Starknet constraints

The idea should not be framed as “bringing EVM beacon proxies to Starknet” for a few reasons:

  • library_call gives us the delegatecall-like primitive we need, but
  • there is no fallback entrypoint
  • so a generic catch-all proxy is not possible

That means any realistic beacon proxy pattern on Starknet has to either be interface-oriented

  • the proxy explicitly exposes the functions it forwards
  • the shared interface is known ahead of time
  • the beacon coordinates the implementation class hash used by many proxies

Or implement a custom mechanism for routing custom dynamic entrypoints, like the later proposed beacon_call function, but this hurts composability because on-chain contracts can’t interact with those routers as they would do with regular contracts.
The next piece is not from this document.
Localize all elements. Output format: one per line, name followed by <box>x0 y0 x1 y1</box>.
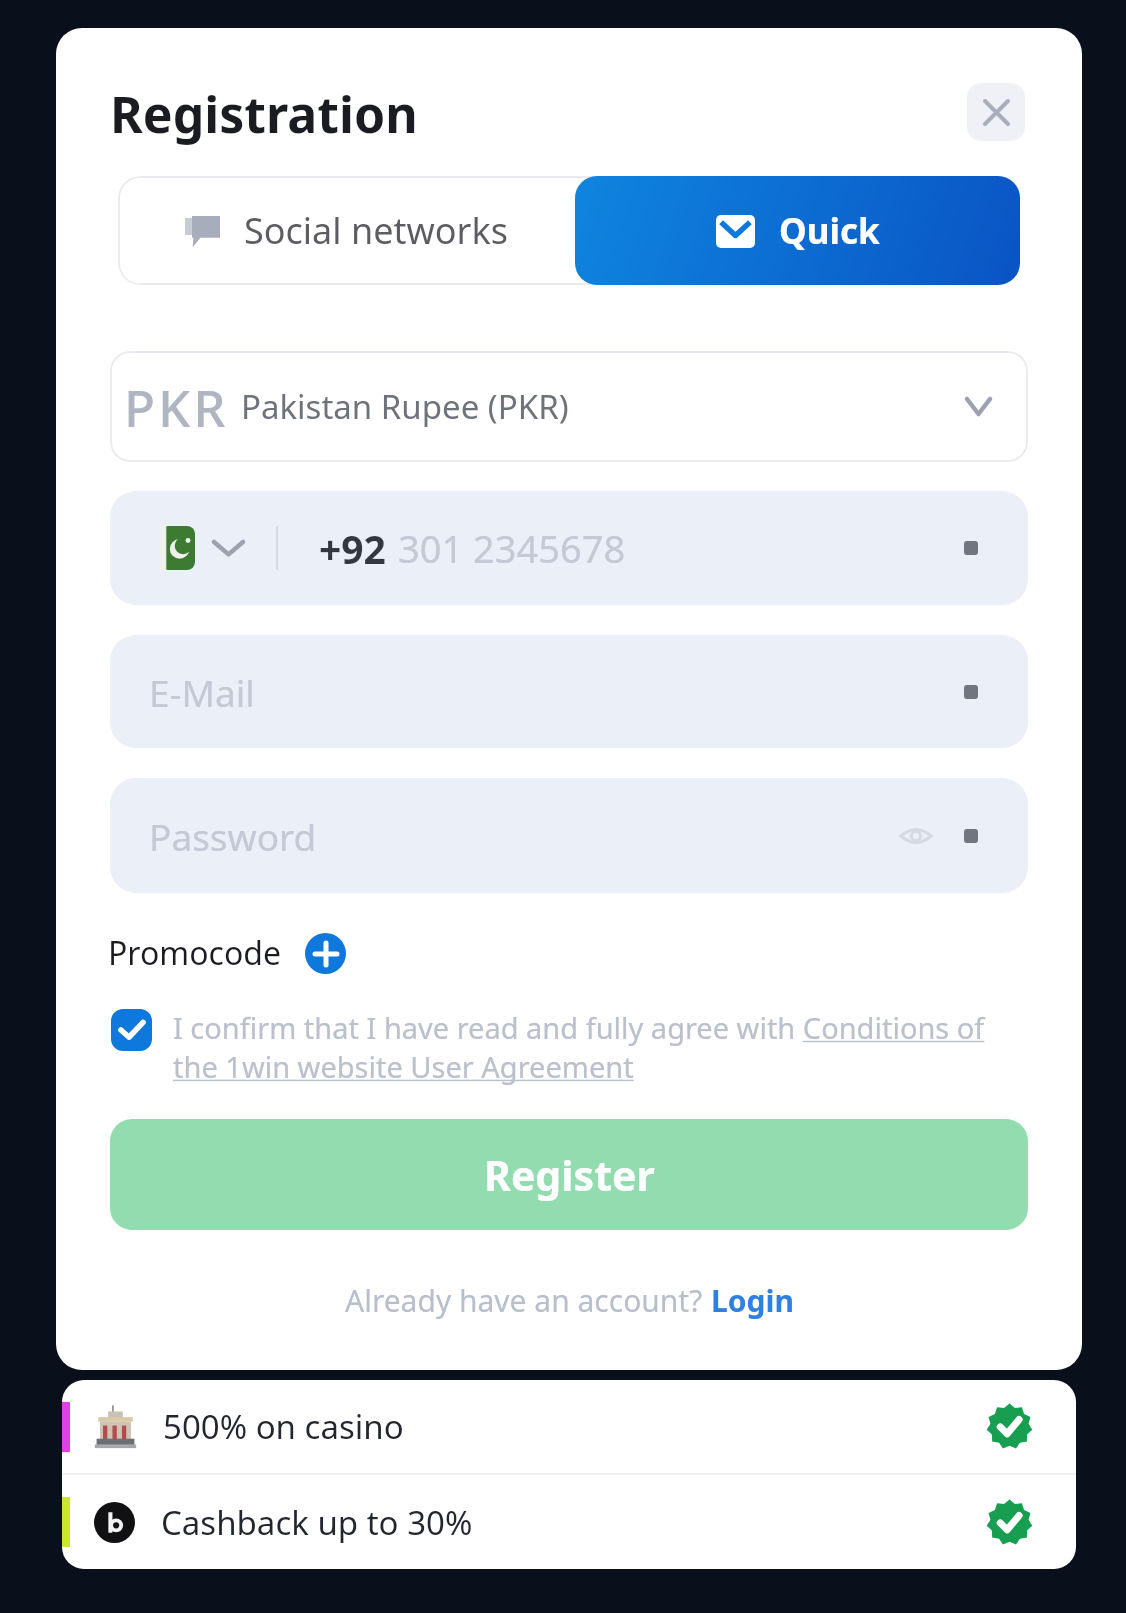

Proposed scope for a first standard

I think a first SNIP should stay narrow and standardize:

  • IUpgradeableBeacon: returns the current implementation ClassHash and exposes upgrade_implementation_hash(new_implementation_hash)
  • IBeaconProxy: exposes the beacon address and current implementation hash
  • forwarding rules that require library_call for the typed proxy path
  • SRC-5 discoverability for beacons and beacon proxies

Note: The reason to use upgrade_implementation_hash and not just upgrade is to avoid confusion between replacing the beacon’s own class hash via replace_class_syscall and replacing the implementation hash in storage.

Optional beacon_call extension

One optional extension that may be worth standardizing is:

  • beacon_call(selector, calldata)

The intention is to let the proxy act as a beacon-backed router for arbitrary entrypoints. In other words, instead of only forwarding a fixed set of functions compiled into the proxy, the proxy can also accept a selector plus calldata, resolve the current implementation from the beacon, and route that call through library_call.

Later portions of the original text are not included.